17 Temmuz 2016 Pazar

ben onları anlamazdım


Ne idüğü belirsiz derlerdi, ben onları hiç anlamazdımBen onları hiç anlamazdım, krizantem derlerdi, soramazdım. Kaçardım sürekli gülü sevenlerin dikenine. Kaçardım sürekli dikkatsiz bir biçimde ve çarpardım aklımı sivri köşeli yerlere. Acır derlerdi, bilemezdim, ten acır, can acır, dil acır. 
Yangına körükle gidenler var derlerdi, bilmezdim, anlamazdım, sormazdım.

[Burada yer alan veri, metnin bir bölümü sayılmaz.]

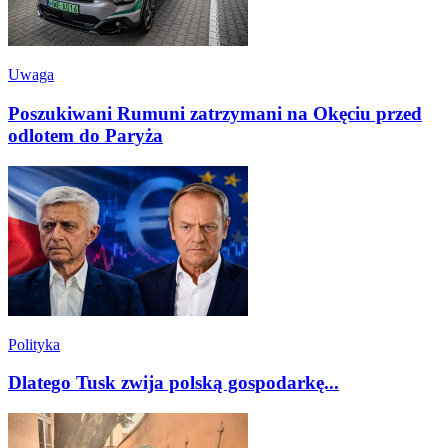
Uwaga
Poszukiwani Rumuni zatrzymani na Okęciu przed
odlotem do Paryża
Polityka
Dlatego Tusk zwija polską gospodarkę...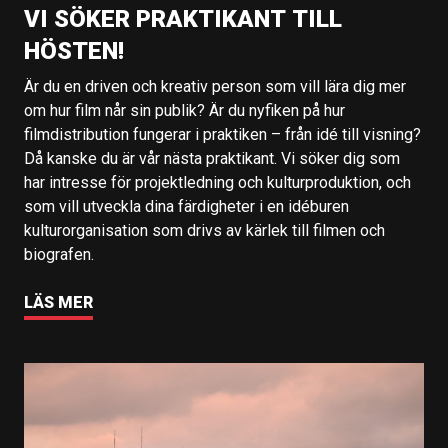
VI SÖKER PRAKTIKANT TILL
HÖSTEN!
Är du en driven och kreativ person som vill lära dig mer
om hur film når sin publik? Är du nyfiken på hur
filmdistribution fungerar i praktiken – från idé till visning?
Då kanske du är vår nästa praktikant. Vi söker dig som
har intresse för projektledning och kulturproduktion, och
som vill utveckla dina färdigheter i en idéburen
kulturorganisation som drivs av kärlek till filmen och
biografen.
LÄS MER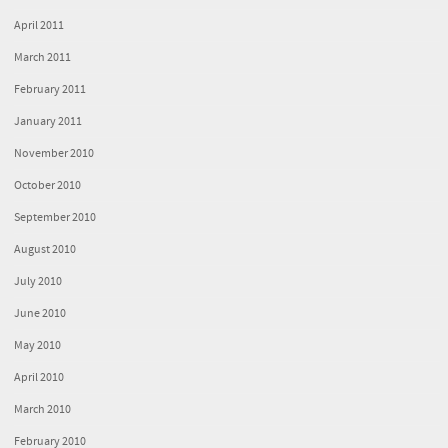
April 2011
March 2011
February 2011
January 2011
November 2010
October 2010
September 2010
August 2010
July 2010
June 2010
May 2010
April 2010
March 2010
February 2010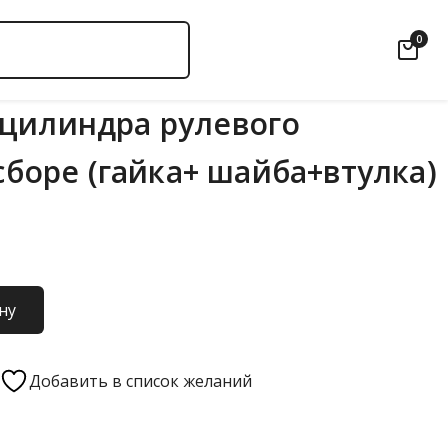
0
цилиндра рулевого
 сборе (гайка+ шайба+втулка)
ну
Добавить в список желаний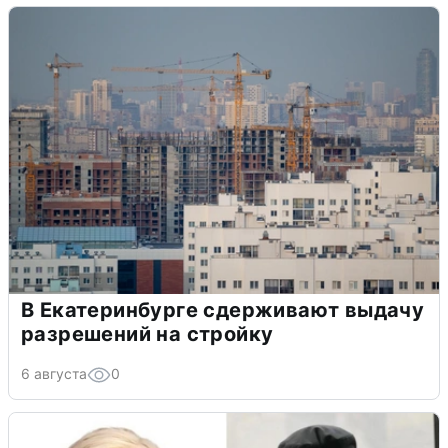
В Екатеринбурге сдерживают выдачу
разрешений на стройку
6 августа
0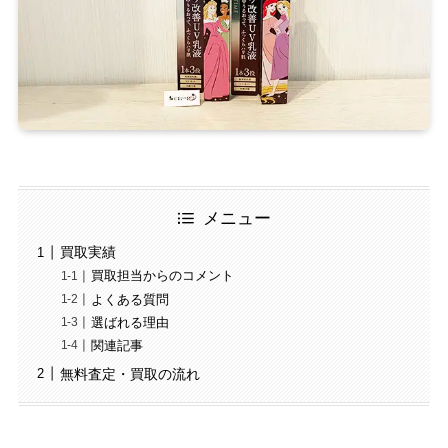
メニュー
買取実績
買取担当からのコメント
よくある質問
選ばれる理由
関連記事
無料査定・買取の流れ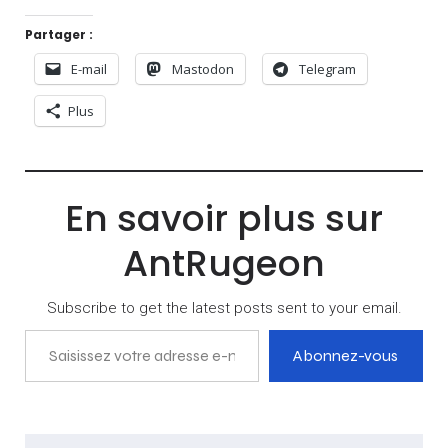
Partager :
E-mail
Mastodon
Telegram
Plus
En savoir plus sur
AntRugeon
Subscribe to get the latest posts sent to your email.
Saisissez votre adresse e-mail…
Abonnez-vous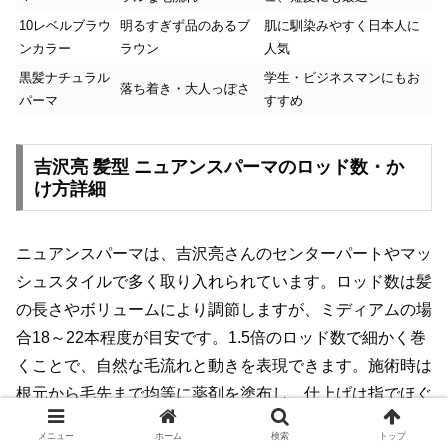
10レベルブラウ
明るすぎず品のあるブ
肌に馴染みやすく日本人に
ンカラー
ラウン
人気
黒髪ナチュラル
学生・ビジネスマンにもお
落ち着き・大人っぽさ
パーマ
すすめ
吉沢亮 髪型 ニュアンスパーマのロッド数・か
け方詳細
ニュアンスパーマは、吉沢亮さんのセンターパートやマッ
シュスタイルで多く取り入れられています。ロッド数は髪
の長さやボリュームにより調節しますが、ミディアムの場
合18～22本程度が目安です。1.5倍のロッド数で細かく巻
くことで、自然な毛流れと動きを表現できます。施術時は
根元から毛先まで均等に薬剤を塗布し、仕上げは指でほぐ
しながらドライヤーで乾かすことで、作り込みすぎないナ
メニュー
ホーム
検索
トップ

Sevdiğim bir dizide Cehennem Cevdet vardı. Cehennem nasıl olunurdu, biraz tahmin ederdim. Biraz sezer gibi olduğumda ben de büyümüş olmalıyım. Anne olmadıkça anlamazsın derlerdi ve ben uslu olurdum o zaman. Sezer miydim bilmiyorum ama usluluğun türküsüydü sanki anne olmadıkça deyişi…
Zihin bir okyanustur derlerdi, gülerdim katıla katıla. Zihnim gıdıklanan bir okyanus o zaman derdim. Zihnimde uyuklayan caretta carettalar ne zaman uyanır diye düşünürdüm. Caretta caretta diye şarkılar söylerdim. 
Bir insanın kulu kölesi olmak ne demek hiç anlamazdım.
Özgürlüğü seziyordum, bilinmezliğin yarattığı ferah, şekillenebilir olma hissine bayılıyordum.
Mis gibi uyandım diyordum bazı sabahlar.  İleri görüşlü nasıl olunur diye ciddi ciddi düşündüğüm de oldu. Ten, can, dil nasıl acır ki diye soramadığım da oldu.
Ne idüğü belirsiz kişi ne demekti, bilmezdim. Bembeyaz giyinen kaptanların hayranı, Şeytan Rıdvan’ın taraftarı, Red Kit’in ıslığı olurdum, onlar da beni anlamazdı.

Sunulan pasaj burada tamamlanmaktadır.